Kimberly-Clark reiterated its full-year outlook on Tuesday, after robust demand for its personal care and hygiene brands helped lift first-quarter earnings.

Kimberly-Clark

Source: Sharecast

The American owner of Huggies, Andrex, Kleenex and Kotex, among others, saw sales rise 2.7% in the first three months of the year, to $4.16bn, surpassing consensus for $4.09bn. Prices dipped 0.5% while organic sales rose 2.5%.

Adjusted operating profits sparked 3.7% at $732m.

Mike Hsu, chief executive, said: "We continue to deliver solid volume-plus-mix performance while building share momentum despite continued geopolitical and macroeconomic uncertainty.

"We accomplished this by driving consumer-inspired innovation, growing brand love and executing exceptionally well as a team."

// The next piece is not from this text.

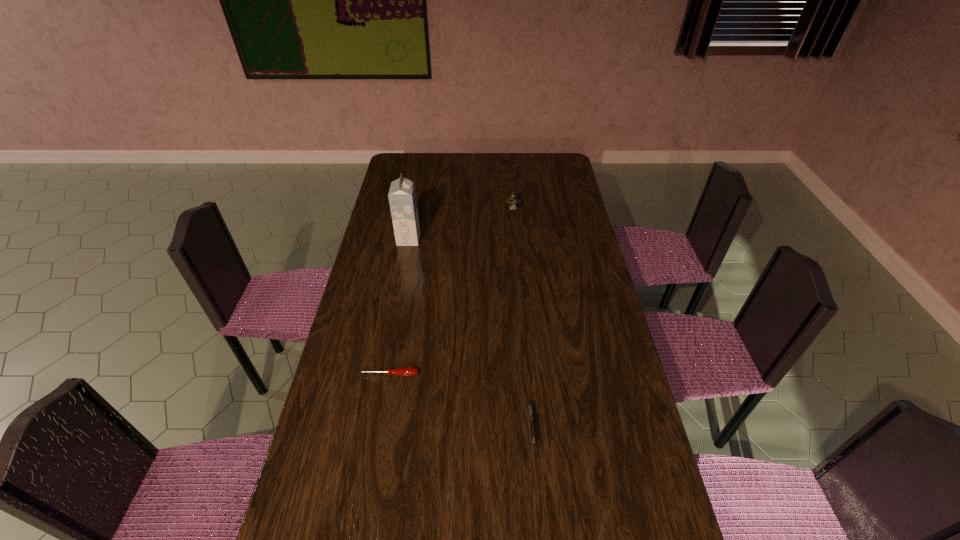 The image size is (960, 540). I want to click on free location that satisfies the following two spatial constraints: 1. on the front label of the tallest object; 2. on the left side of the shortest object, so click(384, 374).

The height and width of the screenshot is (540, 960). Identify the location of vacant point that satisfies the following two spatial constraints: 1. on the front label of the second farthest object; 2. on the right side of the second nearest object. (384, 374).

This screenshot has width=960, height=540. I want to click on vacant space that satisfies the following two spatial constraints: 1. on the front label of the screwdriver; 2. on the left side of the third nearest object, so click(x=384, y=374).

The image size is (960, 540). Find the location of `free space that satisfies the following two spatial constraints: 1. on the face of the second tallest object; 2. on the front label of the tallest object`. free space that satisfies the following two spatial constraints: 1. on the face of the second tallest object; 2. on the front label of the tallest object is located at coordinates (516, 239).

At what (x,y) coordinates should I click in order to perform the action: click on free spot that satisfies the following two spatial constraints: 1. on the front label of the second nearest object; 2. on the right side of the carton. Please return your answer as a coordinate pair (x, y). Image resolution: width=960 pixels, height=540 pixels. Looking at the image, I should click on (384, 374).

Looking to the rest of the year, the Dallas-based company said it expected 2026 organic sales growth "in line to ahead of the weighted average growth in the categories and countries it competes, which for the latest 12 months grew at approximately 2.5%".

Adjusted operating profits were forecast to grow at a mid-to-high single digit rate.

As at 1300 BST, the stock had put on 1% in pre-market trading.